EDIT: No, and I am not making the mistake of partial knowledge vs. full knowledge. That's just being nitpicky; the effects partial knowledge of the future have on us is just as oppressive as full knowledge is, if you want to think about it far enough. There are things in the world that we know 100% -- the government knew my social security number long before I did, and they knew it with 100% accuracy, for example. Further, let us look at genetics; this irrevocably changes us in some way. We do not know it fully, nor, by what you said -- our being incapable of 100% knowledge, which is true only most of the time -- is knowing anything fully even possible for us. The problem is that we don't need to know fully; we just need to have that possibility. If the possibility exists, then that is where our free will begins to break down. If the possibility exists for genetics to govern our lives, we will worry over that. This isn't an argument of real logic anymore, or about the definition of God, because logic and the experience of my life has taught me that life cannot be perceived as anything other than free will, no matter what Gods & governments know things about me that I don't, and as for the definition of God, that can change, we can debate that forever, and ever.

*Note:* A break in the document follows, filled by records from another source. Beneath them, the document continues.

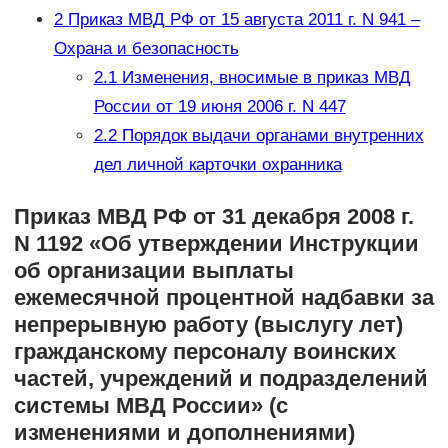
2
Приказ МВД РФ от 15 августа 2011 г. N 941 –
Охрана и безопасность
2.1
Изменения, вносимые в приказ МВД
России от 19 июня 2006 г. N 447
2.2
Порядок выдачи органами внутренних
дел личной карточки охранника
Приказ МВД РФ от 31 декабря 2008 г.
N 1192 «Об утверждении Инструкции
об организации выплаты
ежемесячной процентной надбавки за
непрерывную работу (выслугу лет)
гражданскому персоналу воинских
частей, учреждений и подразделений
системы МВД России» (с
изменениями и дополнениями)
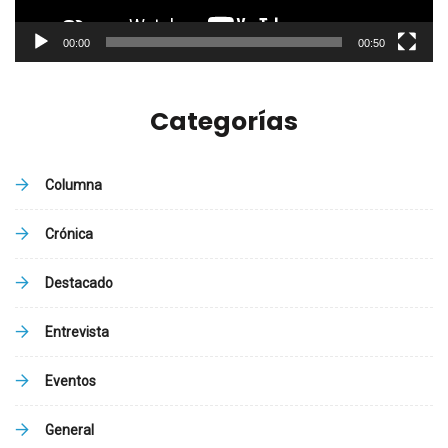
00:00
00:50
Categorías
Columna
Crónica
Destacado
Entrevista
Eventos
General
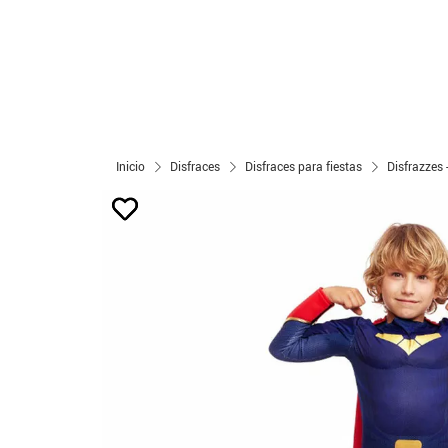
Inicio
Disfraces
Disfraces para fiestas
Disfrazzes 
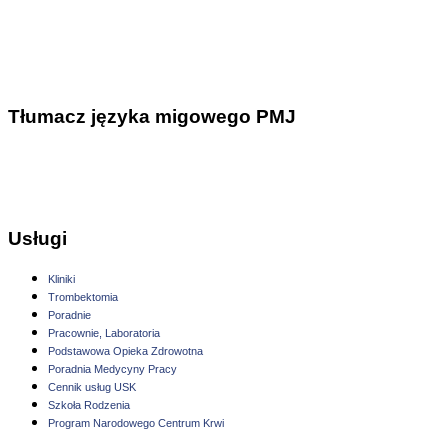
Tłumacz języka migowego PMJ
Usługi
Kliniki
Trombektomia
Poradnie
Pracownie, Laboratoria
Podstawowa Opieka Zdrowotna
Poradnia Medycyny Pracy
Cennik usług USK
Szkoła Rodzenia
Program Narodowego Centrum Krwi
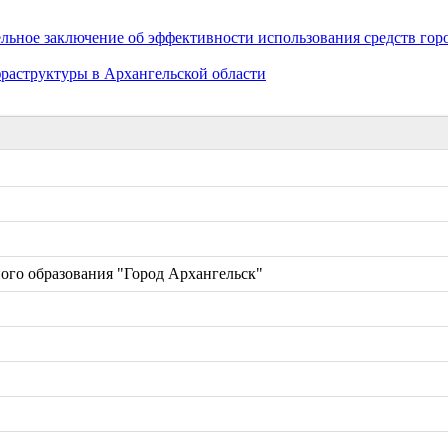
ьное заключение об эффективности использования средств гор
раструктуры в Архангельской области
ого образования "Город Архангельск"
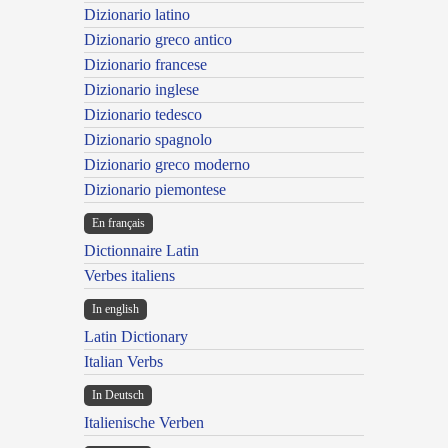
Dizionario latino
Dizionario greco antico
Dizionario francese
Dizionario inglese
Dizionario tedesco
Dizionario spagnolo
Dizionario greco moderno
Dizionario piemontese
En français
Dictionnaire Latin
Verbes italiens
In english
Latin Dictionary
Italian Verbs
In Deutsch
Italienische Verben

That, and omniscience of the Creator, shall we define your argument's crux, does not necessarily remove free will either; for the same reason as it is incapable for us to see the world as anything else, and others. Mainly, it is because that Creator exists in a different time of mind than do we, something I think it is safe to assume. Also, you make the assumption that God did what he wanted;

Taken to a simpler level, if God didn't want Adam and Eve to eat the forbidden fruit, He would have either made them different, or never have made the fruit in the first place.

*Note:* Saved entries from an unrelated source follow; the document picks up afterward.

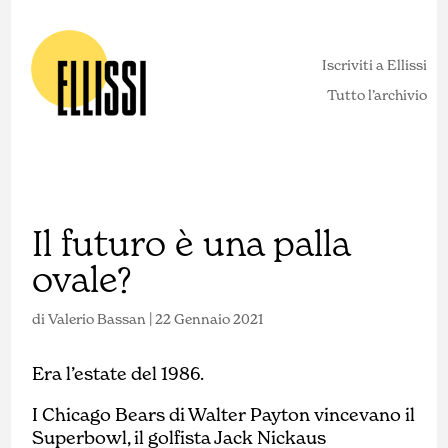
Iscriviti a Ellissi
Tutto l’archivio
Il futuro è una palla
ovale?
di
Valerio Bassan
|
22 Gennaio 2021
Era l’estate del 1986.
I Chicago Bears di Walter Payton vincevano il
Superbowl, il golfista Jack Nickaus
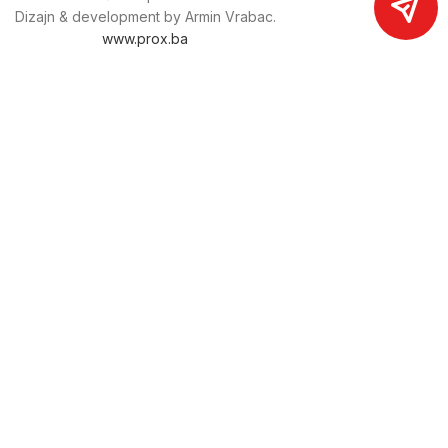
Dizajn & development by Armin Vrabac.
www.prox.ba
Pratite nas na društvenim mrežama
proxdoo
Najveća trgovina mašina i alata u
Bosni i Hercegovini.
Tri prodajne lokacije alata i mašina u Sarajevu.
Više od 800 kategorija alata i mašina u kojima ćete pronaći
sve sortirano i raspoređeno, sa preko 22 000 artikala u
ponudi. Zastupamo i nudimo više od 230 brendova !
Dostava u cijeloj BiH za 24/48h.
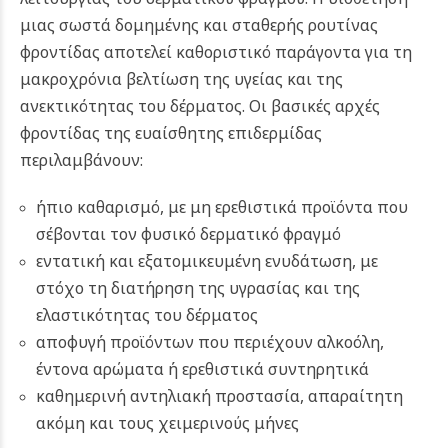
μιας σωστά δομημένης και σταθερής ρουτίνας
φροντίδας αποτελεί καθοριστικό παράγοντα για τη
μακροχρόνια βελτίωση της υγείας και της
ανεκτικότητας του δέρματος. Οι βασικές αρχές
φροντίδας της ευαίσθητης επιδερμίδας
περιλαμβάνουν:
ήπιο καθαρισμό, με μη ερεθιστικά προϊόντα που
σέβονται τον φυσικό δερματικό φραγμό
εντατική και εξατομικευμένη ενυδάτωση, με
στόχο τη διατήρηση της υγρασίας και της
ελαστικότητας του δέρματος
αποφυγή προϊόντων που περιέχουν αλκοόλη,
έντονα αρώματα ή ερεθιστικά συντηρητικά
καθημερινή αντηλιακή προστασία, απαραίτητη
ακόμη και τους χειμερινούς μήνες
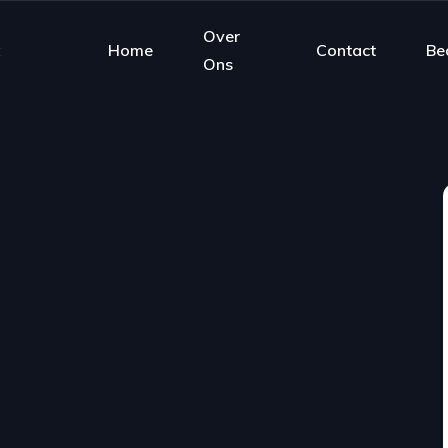
Over
Home
Contact
Be
Ons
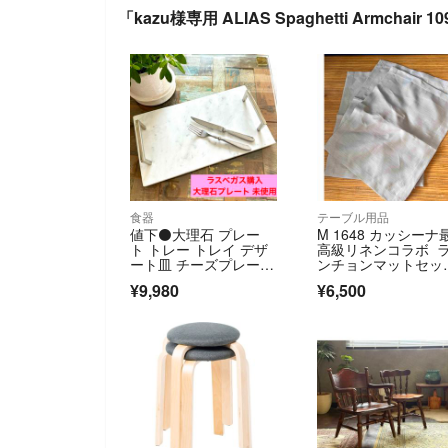
「kazu様専用 ALIAS Spaghetti Armchai
食器
テーブル用品
値下⚫️大理石 プレー
M 1648 カッシーナ
ト トレー トレイ デザ
高級リネンコラボ 
ート皿 チーズプレー
ンチョンマットセッ
ト 皿 大理石プレート
ト マルチクロス
¥9,980
¥6,500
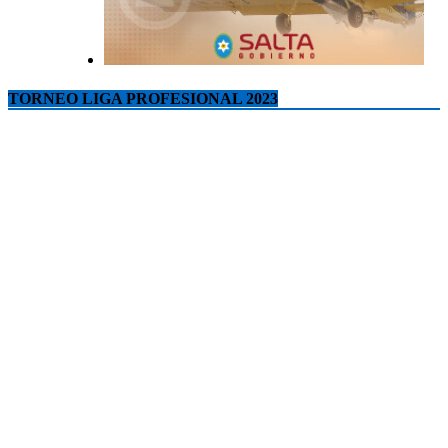
TORNEO LIGA PROFESIONAL 2023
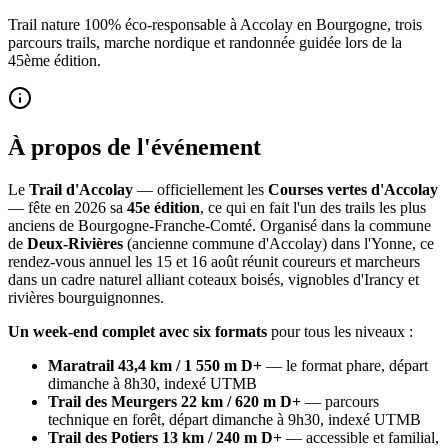
Trail nature 100% éco-responsable à Accolay en Bourgogne, trois
parcours trails, marche nordique et randonnée guidée lors de la
45ème édition.
À propos de l'événement
Le
Trail d'Accolay
— officiellement les
Courses vertes d'Accolay
— fête en 2026 sa
45e édition
, ce qui en fait l'un des trails les plus
anciens de Bourgogne-Franche-Comté. Organisé dans la commune
de
Deux-Rivières
(ancienne commune d'Accolay) dans l'Yonne, ce
rendez-vous annuel les 15 et 16 août réunit coureurs et marcheurs
dans un cadre naturel alliant coteaux boisés, vignobles d'Irancy et
rivières bourguignonnes.
Un week-end complet avec six formats
pour tous les niveaux :
Maratrail 43,4 km / 1 550 m D+
— le format phare, départ
dimanche à 8h30, indexé UTMB
Trail des Meurgers 22 km / 620 m D+
— parcours
technique en forêt, départ dimanche à 9h30, indexé UTMB
Trail des Potiers 13 km / 240 m D+
— accessible et familial,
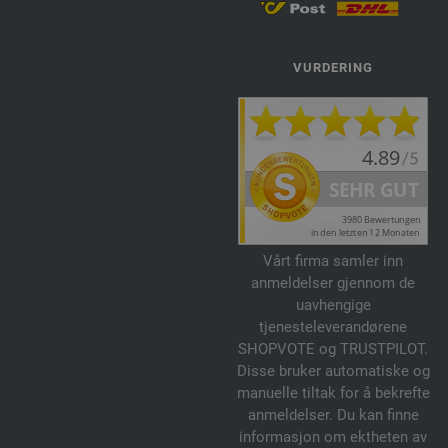
VURDERING
Vårt firma samler inn
anmeldelser gjennom de
uavhengige
tjenesteleverandørene
SHOPVOTE og TRUSTPILOT.
Disse bruker automatiske og
manuelle tiltak for å bekrefte
anmeldelser. Du kan finne
informasjon om ektheten av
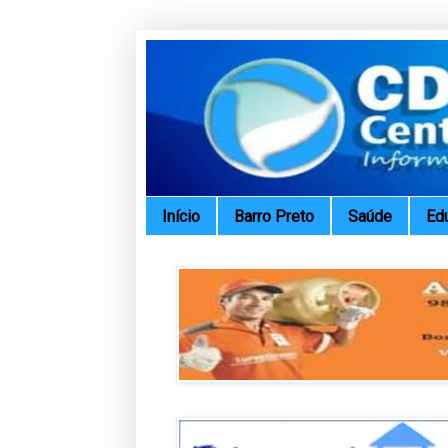
Início
Barro Preto
Saúde
Ed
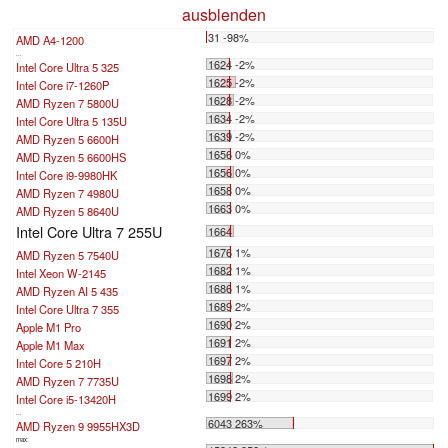
ausblenden
31 -98%
AMD A4-1200
...
1624 -2%
Intel Core Ultra 5 325
1625 -2%
Intel Core i7-1260P
1628 -2%
AMD Ryzen 7 5800U
1634 -2%
Intel Core Ultra 5 135U
1639 -2%
AMD Ryzen 5 6600H
1656 0%
AMD Ryzen 5 6600HS
1656 0%
Intel Core i9-9980HK
1658 0%
AMD Ryzen 7 4980U
1663 0%
AMD Ryzen 5 8640U
Intel Core Ultra 7 255U
1664
1676 1%
AMD Ryzen 5 7540U
1682 1%
Intel Xeon W-2145
1686 1%
AMD Ryzen AI 5 435
1689 2%
Intel Core Ultra 7 355
1690 2%
Apple M1 Pro
1691 2%
Apple M1 Max
1697 2%
Intel Core 5 210H
1698 2%
AMD Ryzen 7 7735U
1699 2%
Intel Core i5-13420H
...
6043 263%
AMD Ryzen 9 9955HX3D
max:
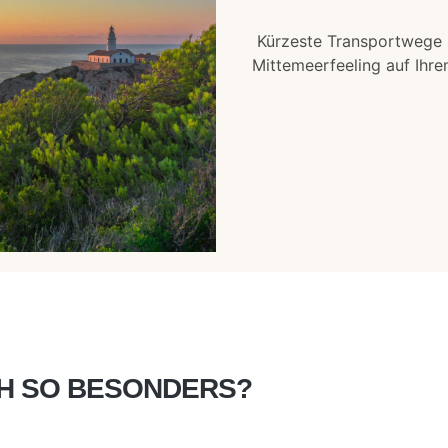
Kürzeste Transportwege s
Mittemeerfeeling auf Ihren
CH SO BESONDERS?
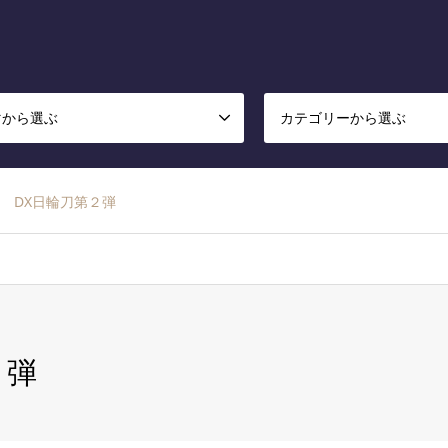
マから選ぶ
カテゴリーから選ぶ
 DX日輪刀第２弾
２弾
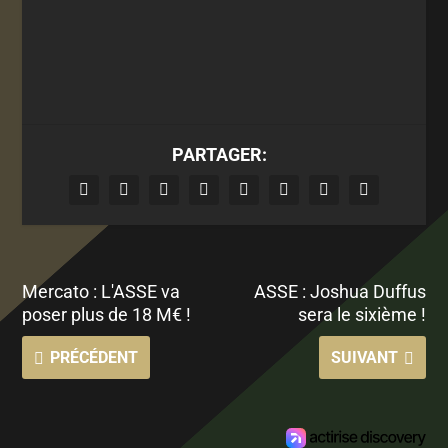
PARTAGER:
Mercato : L'ASSE va
ASSE : Joshua Duffus
poser plus de 18 M€ !
sera le sixième !
PRÉCÉDENT
SUIVANT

Where did you get the idea that God did what he wanted to happen? Maybe he did what he didn't want, or maybe he did what he thought was best for his creations. I think its all right to make assumptions about the nature of God, but trying to assume what he wants? That's getting a little edgy, even for me. Even then, so what if it was God, the Omniscient One, who created the universe? Our perception of free will is not destroyed, and as long as we exist in the present moment and presented with choices, we still make choices, whether or not they are preordained.

Besides, Oh Great Ace, He Who Knoweth The Wants of God (I know, I'm being an ass, but, c'mon, let me have some fun with it -- if it offends you, I'll stop), tell me what choice you will make that God has ordained for you that robs you of your choice? The fact is, we don't know what the future holds, and we must make that future as the present moment takes us there. That, combined with our eternal perception of free will, in my mind, pretty much solidifies my position here.

Posted

It actually makes sense that God does what he wants, and whatever happens is what he wants. Think about it. He's the perfect being. He sees all consequences of his and everyone else's actions. Therefore, it's only logical that if what he does it right, then his perfect nature agrees with that action, and he truly wants it. If he regrets any action, or does something with any reluctance, then either he isn't perfect or his actions are not perfect. And if he truly is perfect, then his actions must be perfect, and therefore he cannot regret any action or do anything with reluctance. In summation, what he does and the consequences that he causes with his actions must be what he wants. This was a very quick rundown, so I haven't thought it through much, but it makes sense right now.